→ How to complete this task
Among the records, find the lines that hold the string "其他窗口" and return them.

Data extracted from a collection
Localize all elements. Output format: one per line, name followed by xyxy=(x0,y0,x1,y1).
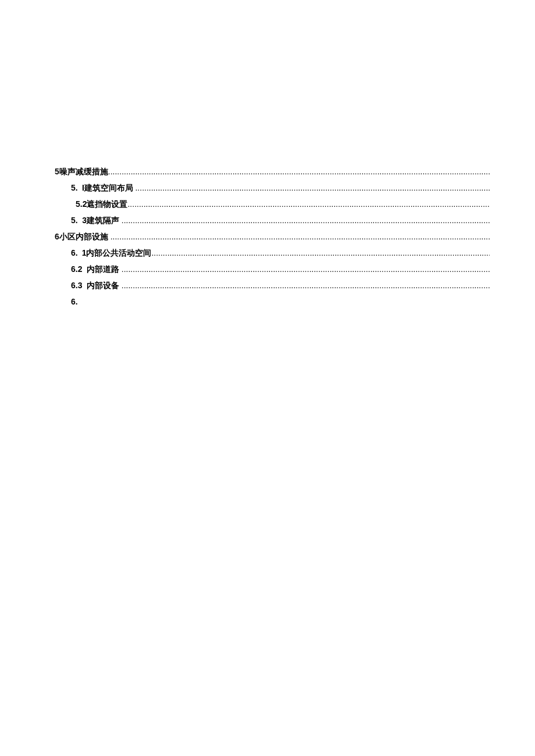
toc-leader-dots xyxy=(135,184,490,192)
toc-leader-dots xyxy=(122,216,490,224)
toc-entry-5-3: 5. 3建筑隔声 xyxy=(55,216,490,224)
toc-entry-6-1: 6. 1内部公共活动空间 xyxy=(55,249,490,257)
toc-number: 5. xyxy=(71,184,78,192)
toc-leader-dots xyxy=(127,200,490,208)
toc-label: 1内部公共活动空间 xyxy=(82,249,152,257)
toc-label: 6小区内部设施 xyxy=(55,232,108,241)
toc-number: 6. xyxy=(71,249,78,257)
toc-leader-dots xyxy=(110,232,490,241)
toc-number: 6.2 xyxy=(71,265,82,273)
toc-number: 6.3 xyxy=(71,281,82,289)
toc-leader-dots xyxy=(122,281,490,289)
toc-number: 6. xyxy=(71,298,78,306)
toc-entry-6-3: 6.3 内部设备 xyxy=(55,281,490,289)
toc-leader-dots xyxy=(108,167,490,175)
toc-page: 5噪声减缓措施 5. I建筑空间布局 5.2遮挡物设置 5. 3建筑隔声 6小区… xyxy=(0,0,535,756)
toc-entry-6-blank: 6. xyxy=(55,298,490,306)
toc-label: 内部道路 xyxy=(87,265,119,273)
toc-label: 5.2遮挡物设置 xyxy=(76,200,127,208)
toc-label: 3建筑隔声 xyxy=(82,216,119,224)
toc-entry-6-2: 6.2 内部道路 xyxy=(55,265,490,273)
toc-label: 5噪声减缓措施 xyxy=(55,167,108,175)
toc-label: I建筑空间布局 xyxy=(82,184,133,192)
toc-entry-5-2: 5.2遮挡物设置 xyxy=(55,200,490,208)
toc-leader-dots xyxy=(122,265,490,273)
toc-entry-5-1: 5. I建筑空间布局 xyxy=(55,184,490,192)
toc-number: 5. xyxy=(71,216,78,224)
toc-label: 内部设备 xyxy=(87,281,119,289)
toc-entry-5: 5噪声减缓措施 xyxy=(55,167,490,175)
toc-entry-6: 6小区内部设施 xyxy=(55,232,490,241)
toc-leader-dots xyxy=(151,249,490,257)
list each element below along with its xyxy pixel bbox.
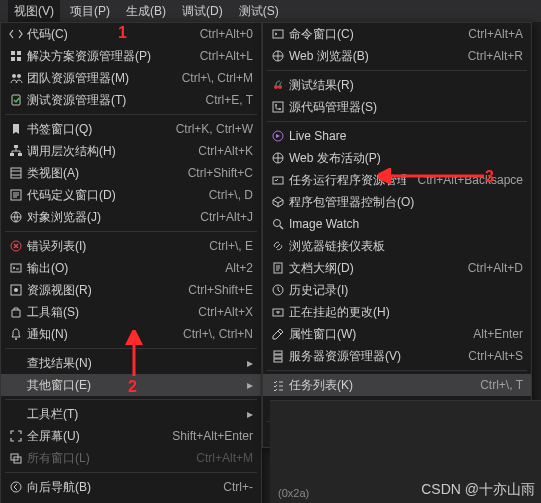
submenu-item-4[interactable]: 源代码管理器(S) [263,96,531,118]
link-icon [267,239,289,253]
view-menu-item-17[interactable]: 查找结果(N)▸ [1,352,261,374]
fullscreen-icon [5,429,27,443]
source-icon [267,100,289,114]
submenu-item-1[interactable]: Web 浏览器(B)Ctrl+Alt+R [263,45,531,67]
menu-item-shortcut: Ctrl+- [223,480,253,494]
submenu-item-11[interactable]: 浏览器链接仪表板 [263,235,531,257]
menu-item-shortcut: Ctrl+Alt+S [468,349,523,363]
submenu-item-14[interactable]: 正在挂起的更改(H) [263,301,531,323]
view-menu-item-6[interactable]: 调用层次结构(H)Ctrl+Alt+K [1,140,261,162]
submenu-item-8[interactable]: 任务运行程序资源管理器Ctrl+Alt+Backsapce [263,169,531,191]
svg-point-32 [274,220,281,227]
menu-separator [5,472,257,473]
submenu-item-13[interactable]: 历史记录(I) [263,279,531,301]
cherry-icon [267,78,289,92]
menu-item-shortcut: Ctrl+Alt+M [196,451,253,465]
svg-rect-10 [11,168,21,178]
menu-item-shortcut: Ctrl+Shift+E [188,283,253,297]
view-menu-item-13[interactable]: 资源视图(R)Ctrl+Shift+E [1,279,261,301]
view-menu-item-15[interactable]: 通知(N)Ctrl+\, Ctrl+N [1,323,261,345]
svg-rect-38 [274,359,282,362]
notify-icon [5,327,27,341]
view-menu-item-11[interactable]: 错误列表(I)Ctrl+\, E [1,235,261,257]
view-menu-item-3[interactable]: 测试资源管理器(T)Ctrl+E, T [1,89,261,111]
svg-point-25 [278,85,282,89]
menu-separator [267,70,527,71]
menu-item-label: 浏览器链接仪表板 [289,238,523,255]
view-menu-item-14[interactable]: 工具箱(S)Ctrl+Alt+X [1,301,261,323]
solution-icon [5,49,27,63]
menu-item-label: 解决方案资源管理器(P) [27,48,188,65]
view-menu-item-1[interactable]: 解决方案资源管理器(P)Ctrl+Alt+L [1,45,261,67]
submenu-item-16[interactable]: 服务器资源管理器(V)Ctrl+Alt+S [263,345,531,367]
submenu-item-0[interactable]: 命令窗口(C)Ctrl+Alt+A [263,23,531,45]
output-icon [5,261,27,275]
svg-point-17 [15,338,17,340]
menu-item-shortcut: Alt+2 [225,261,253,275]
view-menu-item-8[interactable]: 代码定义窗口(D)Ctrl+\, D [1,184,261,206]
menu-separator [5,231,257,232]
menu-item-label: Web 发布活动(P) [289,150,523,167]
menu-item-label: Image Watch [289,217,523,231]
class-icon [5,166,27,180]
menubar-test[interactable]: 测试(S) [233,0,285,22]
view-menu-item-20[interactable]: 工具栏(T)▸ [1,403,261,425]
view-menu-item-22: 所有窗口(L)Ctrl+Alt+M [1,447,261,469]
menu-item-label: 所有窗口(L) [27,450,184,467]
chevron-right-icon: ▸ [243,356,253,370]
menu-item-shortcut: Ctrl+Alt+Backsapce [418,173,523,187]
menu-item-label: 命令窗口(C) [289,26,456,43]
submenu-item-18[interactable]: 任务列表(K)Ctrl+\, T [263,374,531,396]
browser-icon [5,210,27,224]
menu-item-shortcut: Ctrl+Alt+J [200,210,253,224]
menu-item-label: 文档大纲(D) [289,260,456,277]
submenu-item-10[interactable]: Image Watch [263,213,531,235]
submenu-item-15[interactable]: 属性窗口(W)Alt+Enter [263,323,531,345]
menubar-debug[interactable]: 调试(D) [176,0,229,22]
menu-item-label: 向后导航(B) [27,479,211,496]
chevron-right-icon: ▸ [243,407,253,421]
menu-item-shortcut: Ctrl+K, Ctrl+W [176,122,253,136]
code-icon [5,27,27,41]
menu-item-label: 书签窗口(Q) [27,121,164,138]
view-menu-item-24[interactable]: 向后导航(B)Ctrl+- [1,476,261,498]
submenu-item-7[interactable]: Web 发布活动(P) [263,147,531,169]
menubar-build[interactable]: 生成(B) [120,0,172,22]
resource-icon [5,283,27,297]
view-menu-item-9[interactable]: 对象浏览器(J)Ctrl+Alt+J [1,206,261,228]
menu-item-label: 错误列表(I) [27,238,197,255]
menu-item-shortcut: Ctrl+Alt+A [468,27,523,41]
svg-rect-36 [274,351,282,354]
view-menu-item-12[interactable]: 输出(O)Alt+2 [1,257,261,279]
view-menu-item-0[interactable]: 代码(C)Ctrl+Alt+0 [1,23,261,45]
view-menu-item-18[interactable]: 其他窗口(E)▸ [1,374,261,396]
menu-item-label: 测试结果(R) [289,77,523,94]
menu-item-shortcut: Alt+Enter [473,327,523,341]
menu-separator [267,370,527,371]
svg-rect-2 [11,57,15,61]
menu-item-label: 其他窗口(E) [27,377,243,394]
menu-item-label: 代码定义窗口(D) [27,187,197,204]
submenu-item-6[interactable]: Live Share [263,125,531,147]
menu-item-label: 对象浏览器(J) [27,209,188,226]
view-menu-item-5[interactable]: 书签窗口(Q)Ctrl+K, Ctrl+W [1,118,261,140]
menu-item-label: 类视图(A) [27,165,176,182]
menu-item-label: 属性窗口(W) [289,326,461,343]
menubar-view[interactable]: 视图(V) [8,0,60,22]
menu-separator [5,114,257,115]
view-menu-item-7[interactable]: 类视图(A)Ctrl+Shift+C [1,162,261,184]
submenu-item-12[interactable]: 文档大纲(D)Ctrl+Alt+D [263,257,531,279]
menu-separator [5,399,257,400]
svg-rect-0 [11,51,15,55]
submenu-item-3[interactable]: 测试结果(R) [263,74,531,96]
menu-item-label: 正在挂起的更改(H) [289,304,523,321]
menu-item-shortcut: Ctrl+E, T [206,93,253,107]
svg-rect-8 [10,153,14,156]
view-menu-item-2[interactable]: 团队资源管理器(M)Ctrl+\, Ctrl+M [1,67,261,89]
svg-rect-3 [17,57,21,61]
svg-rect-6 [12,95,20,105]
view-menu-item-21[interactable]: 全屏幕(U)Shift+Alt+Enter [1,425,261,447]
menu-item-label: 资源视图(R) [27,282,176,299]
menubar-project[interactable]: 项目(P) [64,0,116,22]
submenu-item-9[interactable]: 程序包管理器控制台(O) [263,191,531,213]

→ Task output
view-menu-item-18[interactable]: 其他窗口(E)▸ [1,374,261,396]
menu-item-label: 其他窗口(E) [27,377,243,394]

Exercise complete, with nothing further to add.